A connectivity score is computed for each member in the network 100, interesting sub-network 110I or data sub-network 110D based on identifying the links that its representative node has in the network or sub-network and by identifying the members that the node under examination links to. For example, for each member of the network 100, interesting sub-network 110I or data sub-network 110D, all its neighbors up to a pre-defined and user modifiable distance level may be extracted.

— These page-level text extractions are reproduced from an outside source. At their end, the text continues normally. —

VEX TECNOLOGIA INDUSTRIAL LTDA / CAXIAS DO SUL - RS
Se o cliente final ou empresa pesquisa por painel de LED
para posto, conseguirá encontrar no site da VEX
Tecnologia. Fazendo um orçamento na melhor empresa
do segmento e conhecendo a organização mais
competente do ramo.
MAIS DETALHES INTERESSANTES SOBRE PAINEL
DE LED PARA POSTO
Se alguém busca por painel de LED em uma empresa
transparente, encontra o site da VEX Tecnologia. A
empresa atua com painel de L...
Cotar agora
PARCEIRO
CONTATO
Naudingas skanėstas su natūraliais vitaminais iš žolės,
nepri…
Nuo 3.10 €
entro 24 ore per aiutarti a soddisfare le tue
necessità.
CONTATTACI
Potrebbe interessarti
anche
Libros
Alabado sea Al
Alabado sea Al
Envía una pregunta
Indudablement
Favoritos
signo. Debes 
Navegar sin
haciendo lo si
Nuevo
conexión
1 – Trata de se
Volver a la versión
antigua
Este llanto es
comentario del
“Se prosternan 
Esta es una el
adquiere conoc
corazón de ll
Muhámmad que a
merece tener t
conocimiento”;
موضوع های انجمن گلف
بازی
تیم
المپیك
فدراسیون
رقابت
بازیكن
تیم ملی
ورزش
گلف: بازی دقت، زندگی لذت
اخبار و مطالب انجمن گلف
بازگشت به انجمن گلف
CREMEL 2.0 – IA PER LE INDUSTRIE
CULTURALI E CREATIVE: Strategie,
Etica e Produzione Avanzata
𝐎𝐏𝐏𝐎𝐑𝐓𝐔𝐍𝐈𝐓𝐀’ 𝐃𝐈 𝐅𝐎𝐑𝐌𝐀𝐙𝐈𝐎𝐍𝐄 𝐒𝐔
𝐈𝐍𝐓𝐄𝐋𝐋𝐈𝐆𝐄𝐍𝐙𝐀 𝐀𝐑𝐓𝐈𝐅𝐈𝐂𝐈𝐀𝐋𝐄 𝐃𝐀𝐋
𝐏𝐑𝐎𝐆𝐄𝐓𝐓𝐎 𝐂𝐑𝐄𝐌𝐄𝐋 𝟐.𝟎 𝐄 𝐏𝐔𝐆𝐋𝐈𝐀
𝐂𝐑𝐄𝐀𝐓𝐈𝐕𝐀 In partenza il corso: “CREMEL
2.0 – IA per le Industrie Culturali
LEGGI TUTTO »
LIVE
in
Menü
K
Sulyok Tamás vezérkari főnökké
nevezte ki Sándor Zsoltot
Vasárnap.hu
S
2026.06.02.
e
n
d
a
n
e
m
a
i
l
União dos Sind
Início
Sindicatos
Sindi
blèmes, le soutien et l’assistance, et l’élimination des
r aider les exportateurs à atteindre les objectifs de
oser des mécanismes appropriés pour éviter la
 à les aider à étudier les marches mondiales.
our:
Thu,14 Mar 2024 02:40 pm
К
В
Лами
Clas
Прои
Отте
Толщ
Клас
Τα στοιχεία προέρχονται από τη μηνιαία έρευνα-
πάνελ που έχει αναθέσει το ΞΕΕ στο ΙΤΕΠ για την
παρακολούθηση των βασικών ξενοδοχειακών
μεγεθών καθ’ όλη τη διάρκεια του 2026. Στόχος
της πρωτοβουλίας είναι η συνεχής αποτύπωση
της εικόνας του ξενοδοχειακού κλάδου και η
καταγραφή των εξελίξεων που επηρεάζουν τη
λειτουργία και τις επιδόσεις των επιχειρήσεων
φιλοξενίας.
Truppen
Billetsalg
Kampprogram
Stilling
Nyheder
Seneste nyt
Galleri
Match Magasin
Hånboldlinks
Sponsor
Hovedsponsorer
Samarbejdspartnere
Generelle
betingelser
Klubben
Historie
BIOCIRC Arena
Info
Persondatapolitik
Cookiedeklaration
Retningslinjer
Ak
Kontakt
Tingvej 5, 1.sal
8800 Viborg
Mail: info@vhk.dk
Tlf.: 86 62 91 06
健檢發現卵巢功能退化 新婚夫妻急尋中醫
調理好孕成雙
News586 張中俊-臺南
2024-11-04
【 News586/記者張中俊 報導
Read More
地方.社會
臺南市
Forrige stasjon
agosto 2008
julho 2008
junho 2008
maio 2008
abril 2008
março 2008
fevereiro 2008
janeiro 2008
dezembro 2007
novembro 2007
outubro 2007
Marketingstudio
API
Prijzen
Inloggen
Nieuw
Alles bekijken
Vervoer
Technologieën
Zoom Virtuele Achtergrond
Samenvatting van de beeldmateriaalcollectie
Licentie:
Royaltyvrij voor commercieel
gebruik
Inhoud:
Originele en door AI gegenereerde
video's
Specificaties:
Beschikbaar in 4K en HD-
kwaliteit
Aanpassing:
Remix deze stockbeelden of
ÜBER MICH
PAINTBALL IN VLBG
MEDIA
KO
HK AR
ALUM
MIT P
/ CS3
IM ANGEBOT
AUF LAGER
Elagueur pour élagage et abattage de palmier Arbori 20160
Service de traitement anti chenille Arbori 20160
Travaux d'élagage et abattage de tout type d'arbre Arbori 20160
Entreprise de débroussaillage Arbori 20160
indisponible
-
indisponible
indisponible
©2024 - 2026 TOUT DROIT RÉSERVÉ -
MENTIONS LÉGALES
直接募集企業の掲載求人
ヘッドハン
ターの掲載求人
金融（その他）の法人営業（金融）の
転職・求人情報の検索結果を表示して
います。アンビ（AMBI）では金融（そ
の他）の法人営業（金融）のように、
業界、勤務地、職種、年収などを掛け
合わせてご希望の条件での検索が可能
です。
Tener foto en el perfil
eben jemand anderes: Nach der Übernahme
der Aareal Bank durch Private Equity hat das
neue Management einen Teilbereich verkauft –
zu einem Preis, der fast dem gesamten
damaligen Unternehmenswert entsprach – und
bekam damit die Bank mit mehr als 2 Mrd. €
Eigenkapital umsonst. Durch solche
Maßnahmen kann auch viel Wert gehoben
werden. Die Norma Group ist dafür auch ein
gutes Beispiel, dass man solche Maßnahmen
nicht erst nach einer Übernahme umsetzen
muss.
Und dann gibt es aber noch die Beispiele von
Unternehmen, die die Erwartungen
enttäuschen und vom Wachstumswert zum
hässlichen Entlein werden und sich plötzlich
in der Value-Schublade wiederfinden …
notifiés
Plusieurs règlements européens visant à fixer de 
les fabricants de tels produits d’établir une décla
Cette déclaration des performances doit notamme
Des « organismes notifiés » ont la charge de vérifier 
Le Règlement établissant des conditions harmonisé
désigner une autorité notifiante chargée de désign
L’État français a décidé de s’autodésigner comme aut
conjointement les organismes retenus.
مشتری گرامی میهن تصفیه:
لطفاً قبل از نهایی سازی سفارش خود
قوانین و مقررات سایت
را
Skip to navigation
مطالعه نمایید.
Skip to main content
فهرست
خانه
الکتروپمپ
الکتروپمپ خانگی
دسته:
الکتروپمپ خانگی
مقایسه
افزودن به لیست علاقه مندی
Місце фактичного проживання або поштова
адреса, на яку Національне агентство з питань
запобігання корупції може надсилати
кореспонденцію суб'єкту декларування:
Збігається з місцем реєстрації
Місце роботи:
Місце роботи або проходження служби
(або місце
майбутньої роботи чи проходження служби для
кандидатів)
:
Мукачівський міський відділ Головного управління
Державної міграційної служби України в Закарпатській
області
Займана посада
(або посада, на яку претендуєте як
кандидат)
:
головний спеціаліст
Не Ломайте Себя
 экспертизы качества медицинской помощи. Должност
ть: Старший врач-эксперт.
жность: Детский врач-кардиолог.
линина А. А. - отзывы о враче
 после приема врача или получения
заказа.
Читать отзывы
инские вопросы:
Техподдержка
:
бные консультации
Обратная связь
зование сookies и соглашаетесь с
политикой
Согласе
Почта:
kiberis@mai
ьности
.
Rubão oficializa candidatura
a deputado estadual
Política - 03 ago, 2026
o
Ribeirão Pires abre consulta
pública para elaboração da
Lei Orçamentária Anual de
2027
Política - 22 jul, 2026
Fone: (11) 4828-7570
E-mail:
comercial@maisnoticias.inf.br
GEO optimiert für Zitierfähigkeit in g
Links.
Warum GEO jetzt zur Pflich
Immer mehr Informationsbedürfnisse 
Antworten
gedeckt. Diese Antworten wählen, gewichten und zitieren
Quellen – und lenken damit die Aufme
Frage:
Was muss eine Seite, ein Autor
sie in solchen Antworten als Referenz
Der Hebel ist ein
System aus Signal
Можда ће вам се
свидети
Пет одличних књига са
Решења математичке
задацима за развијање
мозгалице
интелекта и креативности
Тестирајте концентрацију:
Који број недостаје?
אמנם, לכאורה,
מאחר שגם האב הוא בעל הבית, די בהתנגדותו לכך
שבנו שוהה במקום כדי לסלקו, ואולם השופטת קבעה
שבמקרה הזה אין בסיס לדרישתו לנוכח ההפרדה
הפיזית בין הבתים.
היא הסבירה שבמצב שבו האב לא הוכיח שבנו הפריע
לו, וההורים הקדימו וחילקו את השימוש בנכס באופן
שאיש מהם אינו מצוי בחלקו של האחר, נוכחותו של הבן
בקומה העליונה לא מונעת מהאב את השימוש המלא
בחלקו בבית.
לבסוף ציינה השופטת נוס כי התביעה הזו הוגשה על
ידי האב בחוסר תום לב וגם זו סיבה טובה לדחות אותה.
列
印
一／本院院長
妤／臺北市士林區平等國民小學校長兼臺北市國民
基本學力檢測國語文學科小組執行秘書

Neighbors may be limited to direct interactions with other members in the network 100, interesting sub-network 110I or data sub-network 110D, or may also include indirect interactions, and this is determined by the user-modifiable distance level at the time of the connectivity score computation. Any node directly interacting with the node being currently examined/analyzed is its first neighbor. A member that is a first neighbor of the first neighbor of the node being currently analyzed, but not the first neighbor of the node being currently analyzed is the second neighbor of the node being currently analyzed, (distance=2), and so on.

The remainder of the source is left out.